Tell how many lines in these records contain the string "компьютера", with only the number as the reply.

[Page-level text extractions]
━━━━━━━━━━

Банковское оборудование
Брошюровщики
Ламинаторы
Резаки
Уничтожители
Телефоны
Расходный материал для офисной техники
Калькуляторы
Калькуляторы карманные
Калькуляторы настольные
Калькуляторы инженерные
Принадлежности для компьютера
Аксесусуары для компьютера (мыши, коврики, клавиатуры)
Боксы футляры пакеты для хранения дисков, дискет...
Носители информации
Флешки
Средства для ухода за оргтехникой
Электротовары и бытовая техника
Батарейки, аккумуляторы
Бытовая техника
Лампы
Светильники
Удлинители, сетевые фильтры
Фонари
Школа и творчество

━━━━━━━━━━

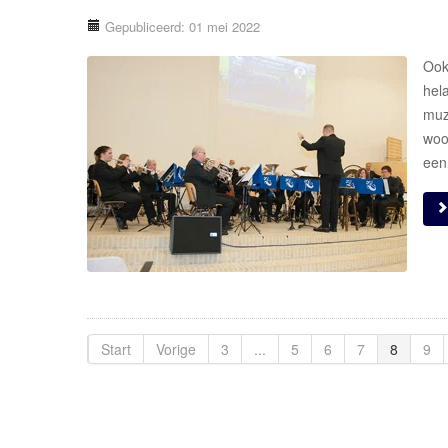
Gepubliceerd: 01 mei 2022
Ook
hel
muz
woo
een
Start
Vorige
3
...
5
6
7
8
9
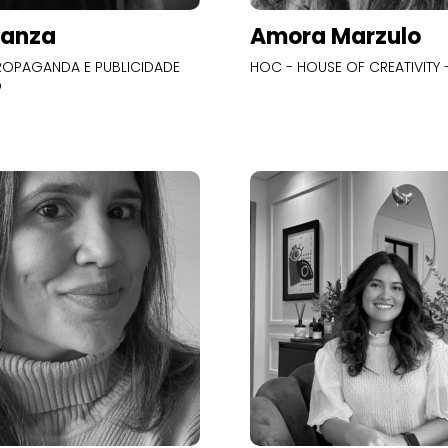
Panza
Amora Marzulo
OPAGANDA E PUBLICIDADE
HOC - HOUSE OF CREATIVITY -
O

━━━━━━━━━━

• RESULT FOR THIS TASK
2